→ **TASK TO CARRY OUT**:
A faithful, complete copy of the records is required.

[Stored dataset items]
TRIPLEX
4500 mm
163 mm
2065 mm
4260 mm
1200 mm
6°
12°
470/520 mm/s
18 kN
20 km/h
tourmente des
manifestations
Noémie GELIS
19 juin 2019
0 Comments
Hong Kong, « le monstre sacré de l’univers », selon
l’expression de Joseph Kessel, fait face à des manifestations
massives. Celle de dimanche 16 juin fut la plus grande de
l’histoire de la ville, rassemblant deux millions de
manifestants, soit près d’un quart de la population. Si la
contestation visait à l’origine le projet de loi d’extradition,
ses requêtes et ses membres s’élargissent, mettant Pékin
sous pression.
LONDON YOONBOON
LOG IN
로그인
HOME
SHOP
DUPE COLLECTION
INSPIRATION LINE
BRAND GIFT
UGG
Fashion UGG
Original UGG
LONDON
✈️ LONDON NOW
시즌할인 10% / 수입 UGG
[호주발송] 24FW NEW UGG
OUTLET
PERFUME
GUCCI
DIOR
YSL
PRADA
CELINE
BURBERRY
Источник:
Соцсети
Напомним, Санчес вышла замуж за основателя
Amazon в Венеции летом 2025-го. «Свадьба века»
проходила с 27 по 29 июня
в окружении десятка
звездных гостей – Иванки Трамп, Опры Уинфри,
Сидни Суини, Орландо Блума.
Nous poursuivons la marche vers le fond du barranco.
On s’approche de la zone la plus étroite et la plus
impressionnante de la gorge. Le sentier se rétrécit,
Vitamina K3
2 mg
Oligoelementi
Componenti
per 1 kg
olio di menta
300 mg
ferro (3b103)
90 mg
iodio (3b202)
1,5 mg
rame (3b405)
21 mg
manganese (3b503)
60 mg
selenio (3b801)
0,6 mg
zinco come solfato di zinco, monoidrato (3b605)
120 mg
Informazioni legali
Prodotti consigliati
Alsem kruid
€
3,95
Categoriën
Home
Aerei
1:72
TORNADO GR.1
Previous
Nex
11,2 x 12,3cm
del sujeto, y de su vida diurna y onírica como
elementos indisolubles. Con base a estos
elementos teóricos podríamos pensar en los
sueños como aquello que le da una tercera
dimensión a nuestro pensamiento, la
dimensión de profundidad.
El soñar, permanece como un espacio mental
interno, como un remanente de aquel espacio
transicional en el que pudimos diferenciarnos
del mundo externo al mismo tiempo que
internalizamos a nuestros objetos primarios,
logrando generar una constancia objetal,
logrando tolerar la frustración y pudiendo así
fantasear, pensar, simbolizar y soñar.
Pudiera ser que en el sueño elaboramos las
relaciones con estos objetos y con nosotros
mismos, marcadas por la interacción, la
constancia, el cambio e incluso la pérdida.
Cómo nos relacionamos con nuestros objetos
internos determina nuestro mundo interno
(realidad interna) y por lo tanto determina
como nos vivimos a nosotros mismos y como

→ **WRITTEN ANSWER**:
TRIPLEX
4500 mm
163 mm
2065 mm
4260 mm
1200 mm
6°
12°
470/520 mm/s
18 kN
20 km/h
tourmente des
manifestations
Noémie GELIS
19 juin 2019
0 Comments
Hong Kong, « le monstre sacré de l’univers », selon
l’expression de Joseph Kessel, fait face à des manifestations
massives. Celle de dimanche 16 juin fut la plus grande de
l’histoire de la ville, rassemblant deux millions de
manifestants, soit près d’un quart de la population. Si la
contestation visait à l’origine le projet de loi d’extradition,
ses requêtes et ses membres s’élargissent, mettant Pékin
sous pression.
LONDON YOONBOON
LOG IN
로그인
HOME
SHOP
DUPE COLLECTION
INSPIRATION LINE
BRAND GIFT
UGG
Fashion UGG
Original UGG
LONDON
✈️ LONDON NOW
시즌할인 10% / 수입 UGG
[호주발송] 24FW NEW UGG
OUTLET
PERFUME
GUCCI
DIOR
YSL
PRADA
CELINE
BURBERRY
Источник:
Соцсети
Напомним, Санчес вышла замуж за основателя
Amazon в Венеции летом 2025-го. «Свадьба века»
проходила с 27 по 29 июня
в окружении десятка
звездных гостей – Иванки Трамп, Опры Уинфри,
Сидни Суини, Орландо Блума.
Nous poursuivons la marche vers le fond du barranco.
On s’approche de la zone la plus étroite et la plus
impressionnante de la gorge. Le sentier se rétrécit,
Vitamina K3
2 mg
Oligoelementi
Componenti
per 1 kg
olio di menta
300 mg
ferro (3b103)
90 mg
iodio (3b202)
1,5 mg
rame (3b405)
21 mg
manganese (3b503)
60 mg
selenio (3b801)
0,6 mg
zinco come solfato di zinco, monoidrato (3b605)
120 mg
Informazioni legali
Prodotti consigliati
Alsem kruid
€
3,95
Categoriën
Home
Aerei
1:72
TORNADO GR.1
Previous
Nex
11,2 x 12,3cm
del sujeto, y de su vida diurna y onírica como
elementos indisolubles. Con base a estos
elementos teóricos podríamos pensar en los
sueños como aquello que le da una tercera
dimensión a nuestro pensamiento, la
dimensión de profundidad.
El soñar, permanece como un espacio mental
interno, como un remanente de aquel espacio
transicional en el que pudimos diferenciarnos
del mundo externo al mismo tiempo que
internalizamos a nuestros objetos primarios,
logrando generar una constancia objetal,
logrando tolerar la frustración y pudiendo así
fantasear, pensar, simbolizar y soñar.
Pudiera ser que en el sueño elaboramos las
relaciones con estos objetos y con nosotros
mismos, marcadas por la interacción, la
constancia, el cambio e incluso la pérdida.
Cómo nos relacionamos con nuestros objetos
internos determina nuestro mundo interno
(realidad interna) y por lo tanto determina
como nos vivimos a nosotros mismos y como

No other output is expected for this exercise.